Agora, vamos ao artigo 196 à Constituição Federal: a saúde é um direito de todos e dever do Estado. Pessoas com HIV, diabetes, hipertensão e tantas outras doenças têm direito ao tratamento. Por que o incômodo apenas com os soropositivos? Ah! Porque essas pessoas podem ter exposto ao risco tendo relações sexuais desprotegidas.
Vamos lá: o senhor pensaria da mesma forma em relação a um diabético ou hipertenso que se tornou doente por obesidade e sedentarismo? O caminho é esse mesmo? Responsabilizar os doentes e isentar o Estado de garantir o acesso à saúde para todos?
Outro ponto importante que é preciso deixar muito claro sobre a tal “despesa”. Uma pessoa com HIV que segue o tratamento corretamente e tem sua carga viral indetectável não transmite o vírus. Portanto, a terapia antirretroviral é também investimento em prevenção, sem contar que traz bem-estar a essas pessoas.
Há décadas que o termo aidético é considerado preconceituoso, estigmatizante. As pessoas com HIV só desenvolvem a Aids, um conjunto de sinais e sintomas, quando seus organismos não conseguem mais se defender das doenças oportunistas, causadas pela baixa imunidade. Portanto, chamar alguém de aidético é estigmatizá-lo, tornando-o sinônimo de uma doença que, muitas vezes, ele nem chegou a desenvolver.
Bolsonaro também parece ignorar que não são apenas os adolescentes que se infectam com o vírus da HIV. Embora os homens jovens, pretos e gays continuem sendo o grupo mais vulnerável, há muitas mulheres casadas que contraíram o vírus de seus maridos. Entre os idosos, também há crescimento dos casos. Em São Paulo, houve um salto de 15% entre 2017 e 2019, segundo a Secretaria Municipal da Saúde.
No Brasil, entre 2007 e 2017, os diagnósticos de HIV cresceram sete vezes entre esse público. Mas praticamente não há campanhas preventivas ou políticas públicas voltadas para ele, mesmo que hoje os idosos estejam mais ativos sexualmente do que nunca por conta dos aplicativos de paquera e o livre comércio de medicamentos para disfunção erétil.
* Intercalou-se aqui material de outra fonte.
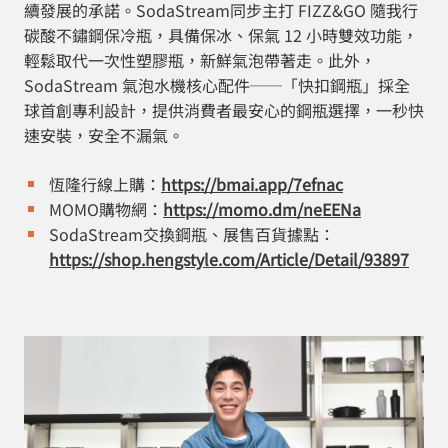
續發展的承諾。SodaStream同步主打 FIZZ&GO 隨我行
碳酸不鏽鋼保冷瓶，具備保冰、保氣 12 小時雙效功能，
輕鬆取代一次性塑膠瓶，新鮮氣泡帶著走。此外，
SodaStream 氣泡水機核心配件──「快扣鋼瓶」採全
球首創專利設計，提供消費者最安心的鋼瓶選擇，一秒快
速安裝，安全不漏氣。
恆隆行線上購：
https://bmai.app/7efnac
MOMO購物網：
https://momo.dm/neEENa
SodaStream交換鋼瓶、展售百貨據點：
https://shop.hengstyle.com/Article/Detail/93897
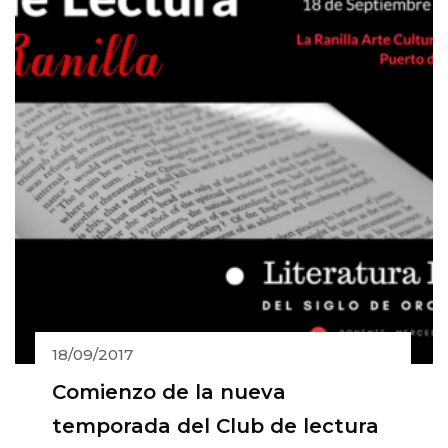
18/09/2017
Comienzo de la nueva
temporada del Club de lectura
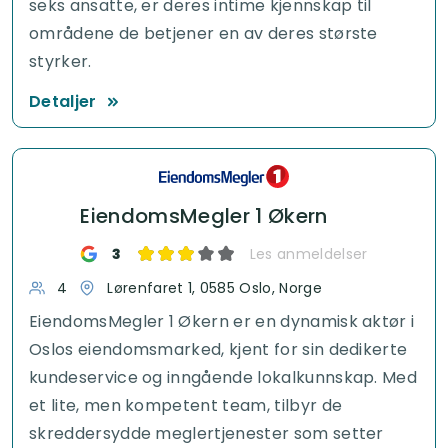
seks ansatte, er deres intime kjennskap til
områdene de betjener en av deres største
styrker.
Detaljer
EiendomsMegler 1 Økern
3
Les anmeldelser
4
Lørenfaret 1, 0585 Oslo, Norge
EiendomsMegler 1 Økern er en dynamisk aktør i
Oslos eiendomsmarked, kjent for sin dedikerte
kundeservice og inngående lokalkunnskap. Med
et lite, men kompetent team, tilbyr de
skreddersydde meglertjenester som setter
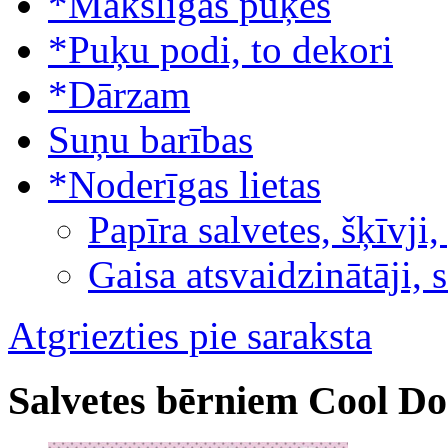
*Mākslīgās puķes
*Puķu podi, to dekori
*Dārzam
Suņu barības
*Noderīgas lietas
Papīra salvetes, šķīvji,
Gaisa atsvaidzinātāji, 
Atgriezties pie saraksta
Salvetes bērniem Cool Do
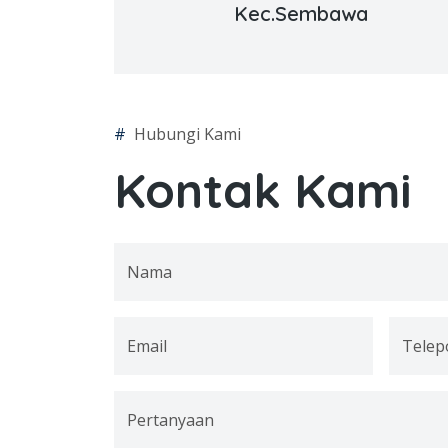
Kec.Sembawa
#
Hubungi Kami
Kontak Kami
Nama
Email
Telep
Pertanyaan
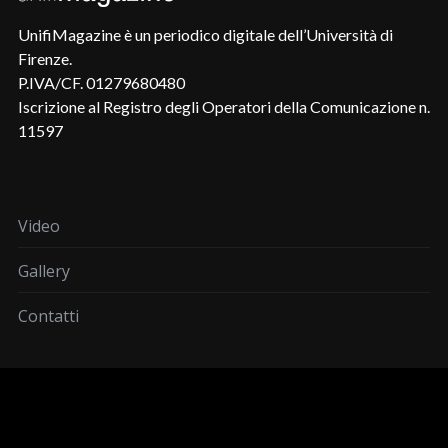
UnifiMagazine è un periodico digitale dell’Università di
Firenze.
P.IVA/CF. 01279680480
Iscrizione al Registro degli Operatori della Comunicazione n.
11597
Video
Gallery
Contatti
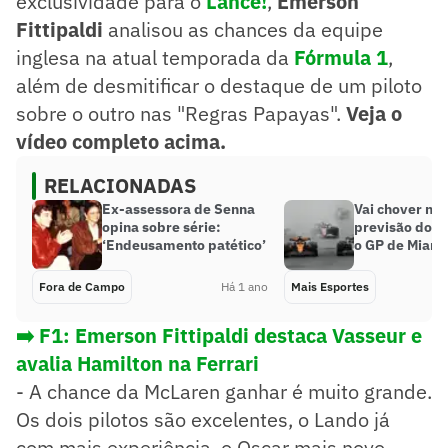
exclusividade para o
Lance!
,
Emerson
Fittipaldi
analisou as chances da equipe
inglesa na atual temporada da
Fórmula 1
,
além de desmitificar o destaque de um piloto
sobre o outro nas "Regras Papayas".
Veja o
vídeo completo acima.
RELACIONADAS
Ex-assessora de Senna
Vai chover na 
opina sobre série:
previsão do t
‘Endeusamento patético’
o GP de Miami
Fora de Campo
Há 1 ano
Mais Esportes
➡️ F1: Emerson Fittipaldi destaca Vasseur e
avalia Hamilton na Ferrari
- A chance da McLaren ganhar é muito grande.
Os dois pilotos são excelentes, o Lando já
com mais experiência, o Oscar mais novo,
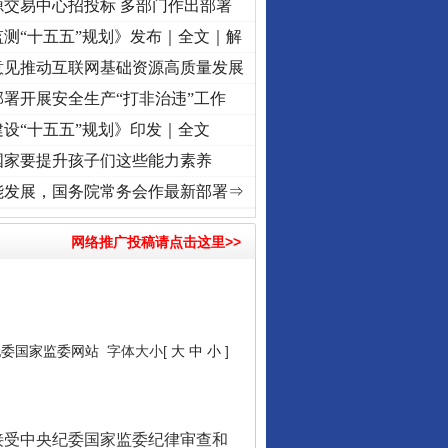
源交易中心招投标 多部门作出部署
测“十五五”规划》发布｜全文｜解
意见推动互联网基础资源高质量发展
署开展安全生产“打非治违”工作
从数据变化看反腐深化
设“十五五”规划》印发｜全文
国家要提升孩子们这些能力素养
丨红船起航处 潮起..
·[视频]
一首歌的时间，读懂乐至的“诗与远方”
·[视频]
从《水浒传
能发展，国务院常务会作最新部署⇒
网络推广投稿请点击这里>>
纪委国家监委网站
字体大小[
大
中
小
]
酒驾未被当场查获能处罚吗
受中央纪委国家监委纪律审查和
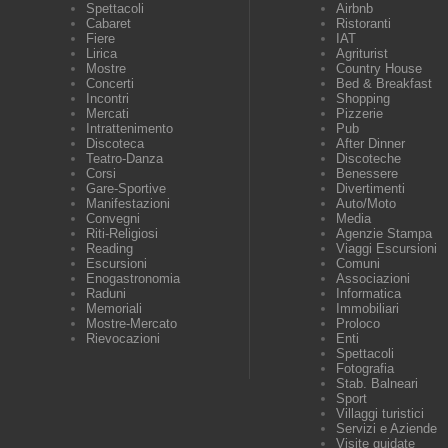
Spettacoli
Airbnb
Cabaret
Ristoranti
Fiere
IAT
Lirica
Agriturist
Mostre
Country House
Concerti
Bed & Breakfast
Incontri
Shopping
Mercati
Pizzerie
Intrattenimento
Pub
Discoteca
After Dinner
Teatro-Danza
Discoteche
Corsi
Benessere
Gare-Sportive
Divertimenti
Manifestazioni
Auto/Moto
Convegni
Media
Riti-Religiosi
Agenzie Stampa
Reading
Viaggi Escursioni
Escursioni
Comuni
Enogastronomia
Associazioni
Raduni
Informatica
Memoriali
Immobiliari
Mostre-Mercato
Proloco
Rievocazioni
Enti
Spettacoli
Fotografia
Stab. Balneari
Sport
Villaggi turistici
Servizi e Aziende
Visite guidate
E aí, presidente? Vai propor política de abstinência sexual para os casais e idosos também?
As falas de Bolsonaro remetem aos anos 1980, início da epidemia do HIV/Aids. Destilam o mesmo preconceito e discriminação que ainda perseguem os soropositivos e atravancam o controle da epidemia no país. A sociedade civil não pode se calar diante disso.